I’ve written a large numeric simulation that benefits substantially from starting Julia with --math-mode=fast (79% speed-up). I know this flag can be dangerous, but up until now, everything has worked well.
I’d now like to add Bayesian Optimization to tune a few parameters. Unfortunately, the Gaussian Process MLE breaks when I use explicit parameter bounds with fast-math enabled. Performance is not important for the Gaussian Process – I just need it to work.
Is there a way to disable fast-math for only the call to the Bayesian Optimization function?
I’ve tried switching to explicit @fastmath in the obvious parts of my code, but I still get a 43% speed-up by using the global --math-mode=fast flag.
I don’t know of a way to do this easily. Looking at codegen (intrinsics.cpp), it seems that codegen just uses the global flags which are set when julia starts.
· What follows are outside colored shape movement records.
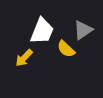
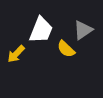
white trapezoid: moved 1 px left, 1 px up
yellow arrow: moved 8 px left, 4 px up
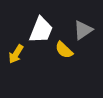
yellow semicircle: moved 2 px left, 1 px down
yellow arrow: rotated 12 degrees counterclockwise
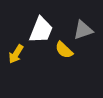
gray triangle: rotated 15 degrees clockwise
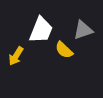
yellow arrow: moved 2 px down
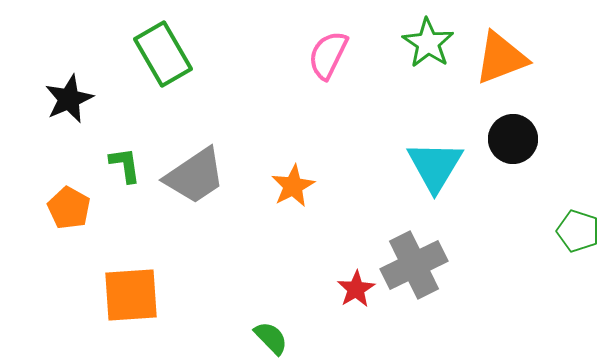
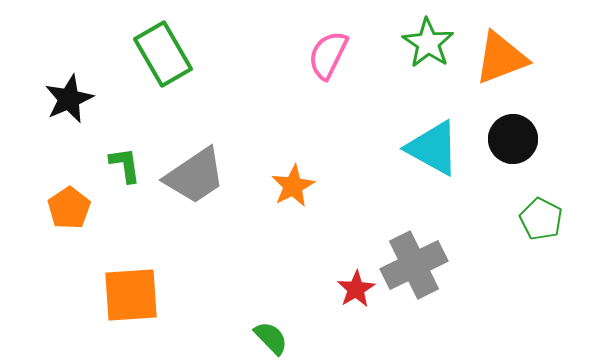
cyan triangle: moved 2 px left, 18 px up; rotated 32 degrees counterclockwise
orange pentagon: rotated 9 degrees clockwise
green pentagon: moved 37 px left, 12 px up; rotated 9 degrees clockwise
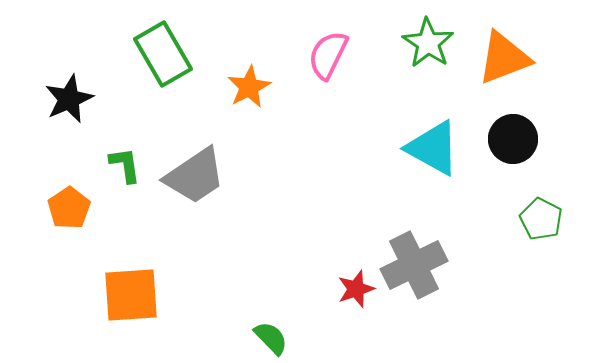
orange triangle: moved 3 px right
orange star: moved 44 px left, 99 px up
red star: rotated 12 degrees clockwise
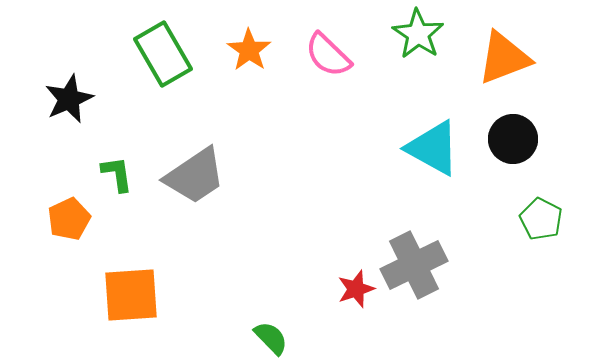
green star: moved 10 px left, 9 px up
pink semicircle: rotated 72 degrees counterclockwise
orange star: moved 37 px up; rotated 9 degrees counterclockwise
green L-shape: moved 8 px left, 9 px down
orange pentagon: moved 11 px down; rotated 9 degrees clockwise
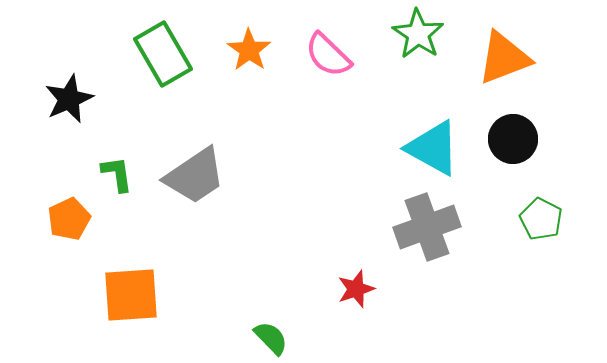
gray cross: moved 13 px right, 38 px up; rotated 6 degrees clockwise
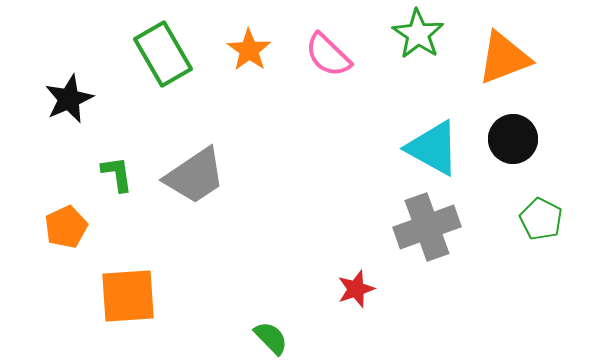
orange pentagon: moved 3 px left, 8 px down
orange square: moved 3 px left, 1 px down
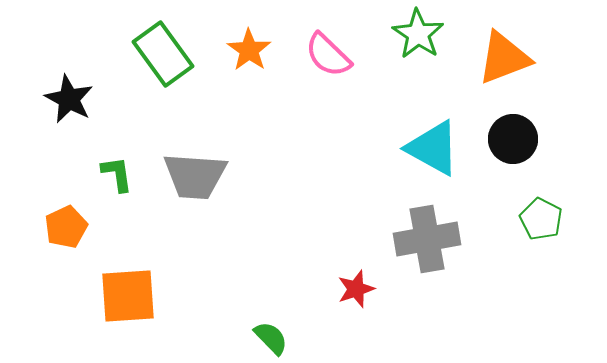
green rectangle: rotated 6 degrees counterclockwise
black star: rotated 21 degrees counterclockwise
gray trapezoid: rotated 38 degrees clockwise
gray cross: moved 12 px down; rotated 10 degrees clockwise
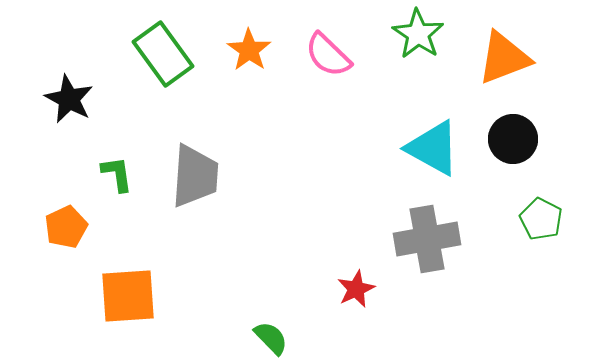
gray trapezoid: rotated 90 degrees counterclockwise
red star: rotated 6 degrees counterclockwise
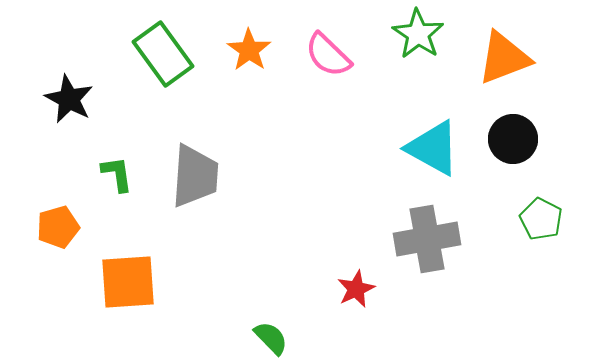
orange pentagon: moved 8 px left; rotated 9 degrees clockwise
orange square: moved 14 px up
And the @fastmath macro is a strictly local transformation.
Perhaps the best you can do here is to start two julia instances; one to do the outer loop with Bayesian optimization (fastmath off) and another (or several) worker processes to run the simulation with fastmath on? This might be a good setup in any case, as with multiple cores/machines you’ll then be able to run several simulations in parallel to feed back into the Bayesian optimization.
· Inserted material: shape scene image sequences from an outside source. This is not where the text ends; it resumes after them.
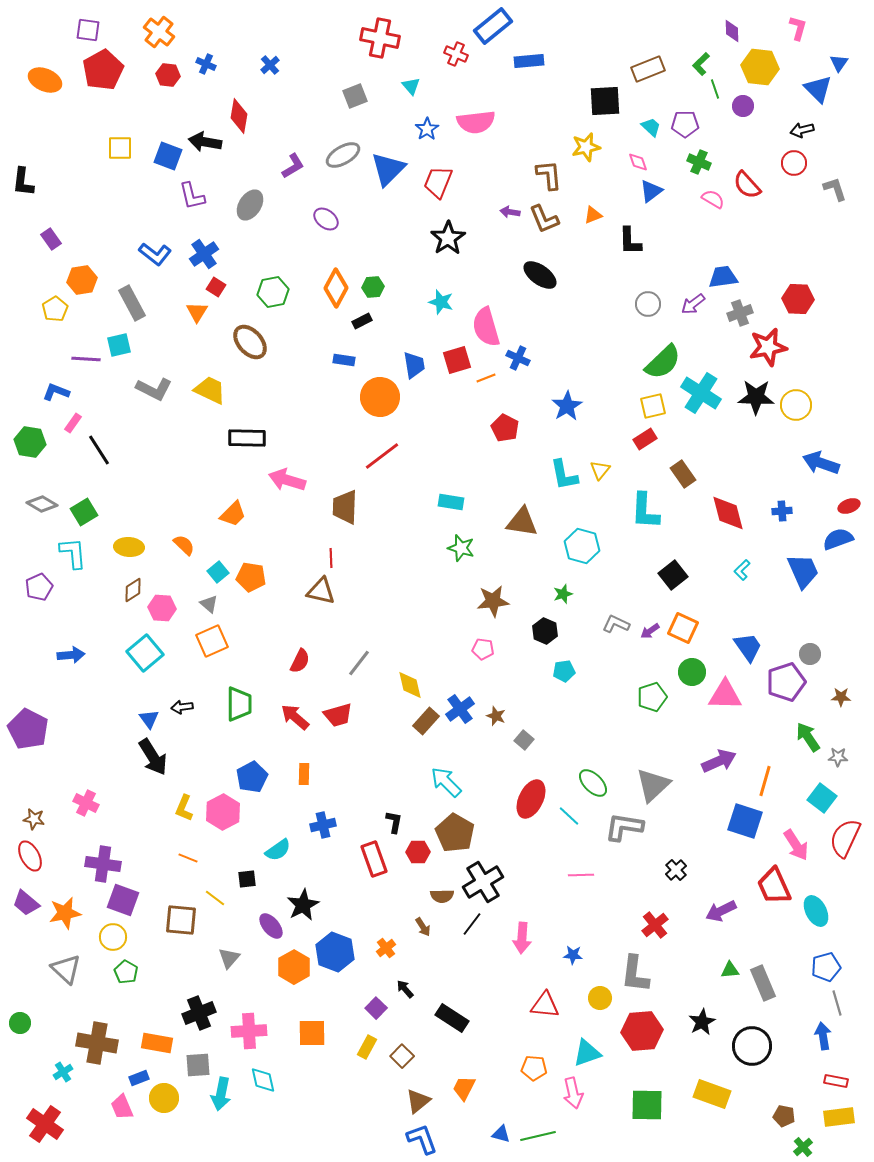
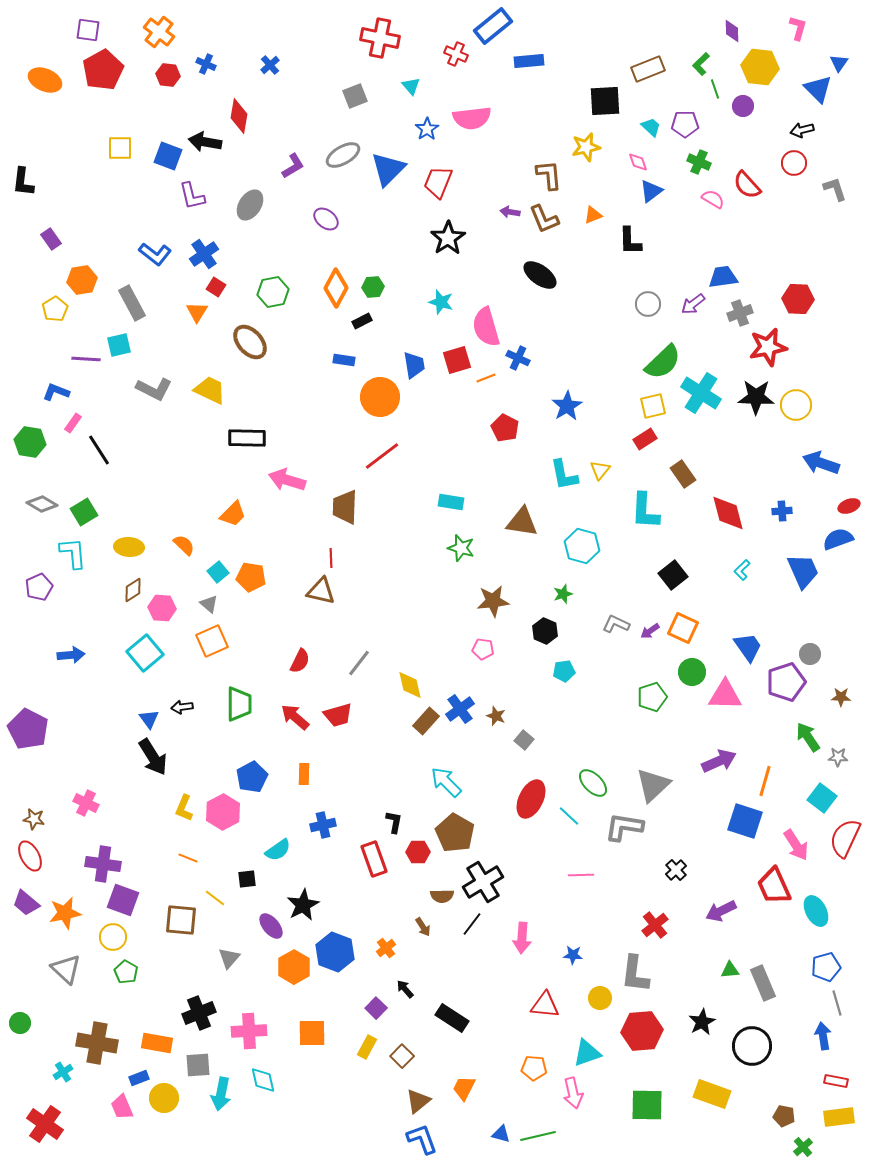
pink semicircle at (476, 122): moved 4 px left, 4 px up
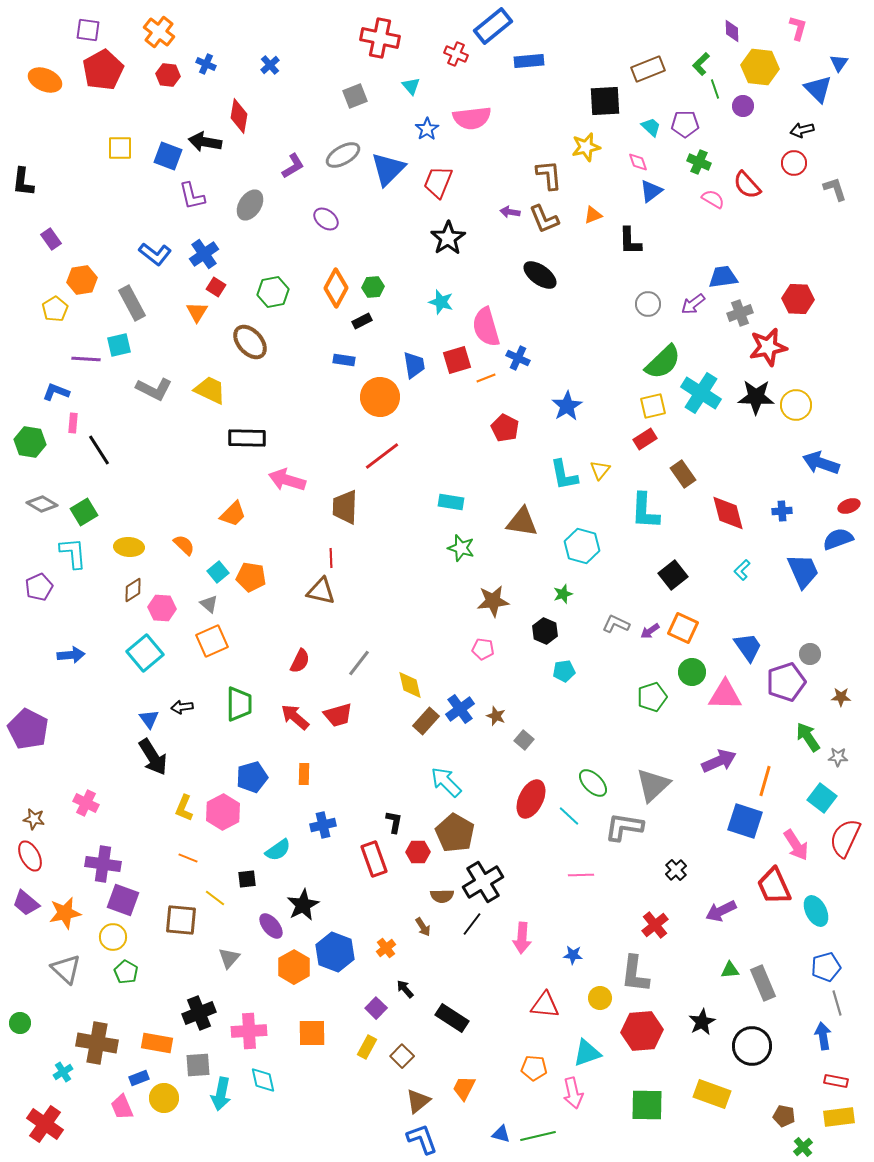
pink rectangle at (73, 423): rotated 30 degrees counterclockwise
blue pentagon at (252, 777): rotated 12 degrees clockwise
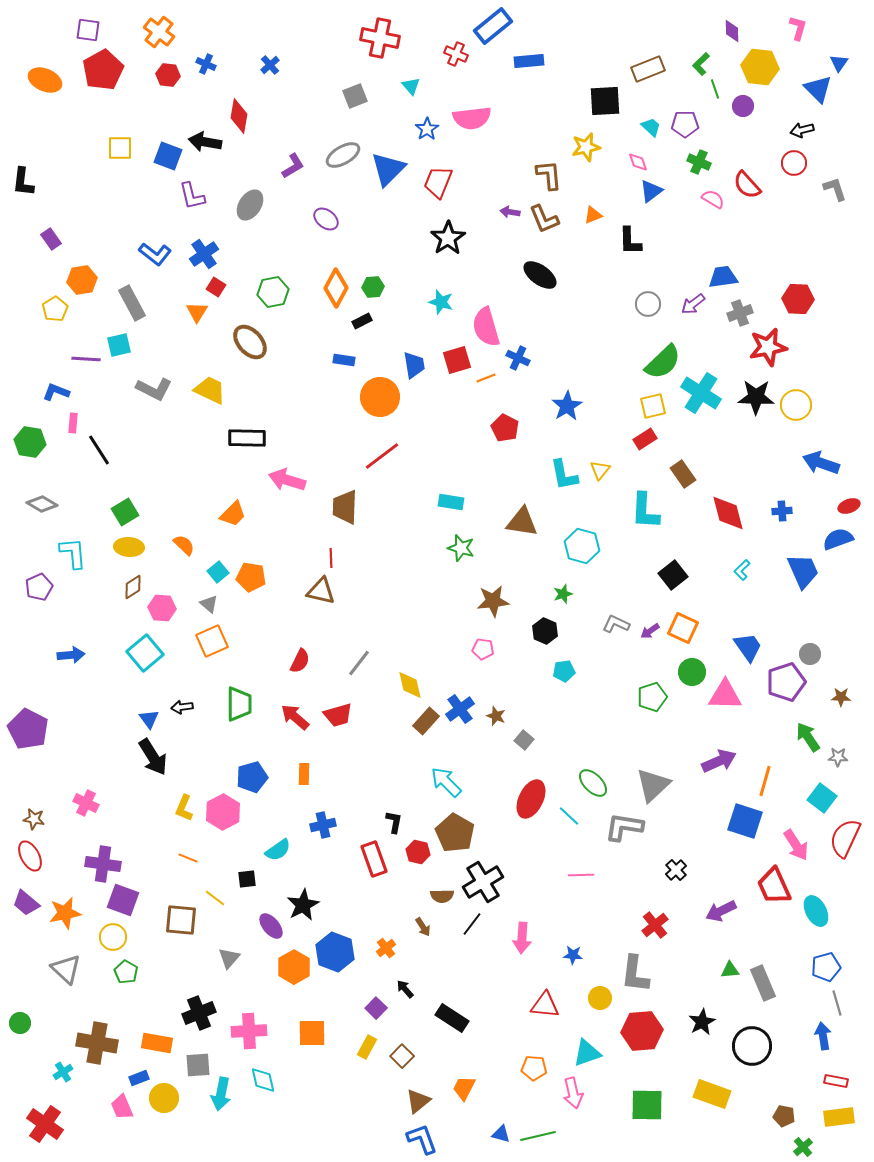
green square at (84, 512): moved 41 px right
brown diamond at (133, 590): moved 3 px up
red hexagon at (418, 852): rotated 15 degrees clockwise
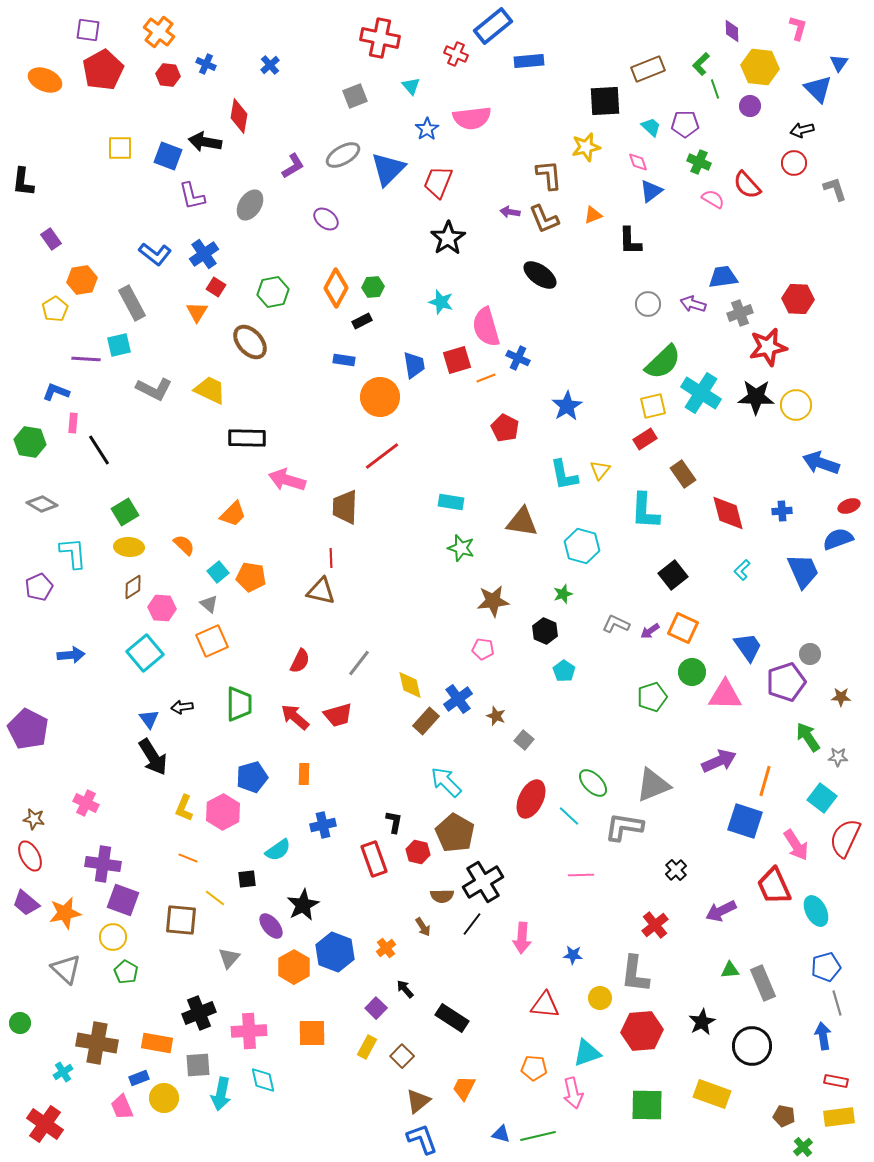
purple circle at (743, 106): moved 7 px right
purple arrow at (693, 304): rotated 55 degrees clockwise
cyan pentagon at (564, 671): rotated 30 degrees counterclockwise
blue cross at (460, 709): moved 2 px left, 10 px up
gray triangle at (653, 785): rotated 21 degrees clockwise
Explicit @fastmath seems like by far the best option to me, if you could achieve about the same performance. I’m curious why you can’t… is it because --math-mode=fast applies to code within Base and other packages that you can’t reach with @fastmath?
I’ll need to profile more carefully to see where the differences are. I haven’t tried @fastmath with every function yet, so it’s possible I’ve missed some, or like you said, there’s some code in another package that is affected.
I will be using remote workers, so I may just do that: run a master without fast-math and have all the slaves use fast-math.
The problem with @fastmath is that it doesn’t compose so it could be a pretty big burden to add it enough places, especially if using external libraries.
Almost all optimizations that fastmath allows can be done manually by some combination of:
explicit algebraic simplification of expressions,
@simd annotations to allow floating-point re-association across loop iterations,
use of muladd to compute a*b + c operations in a single operation.
It’s definitely some work but if you can identify which functions are sped up by --math-mode=fast then you can speed them up manually. It’s probably just a handful of functions that are making most of the difference. My guess is that there’s a few loops that need @simd annotations in order to vectorize.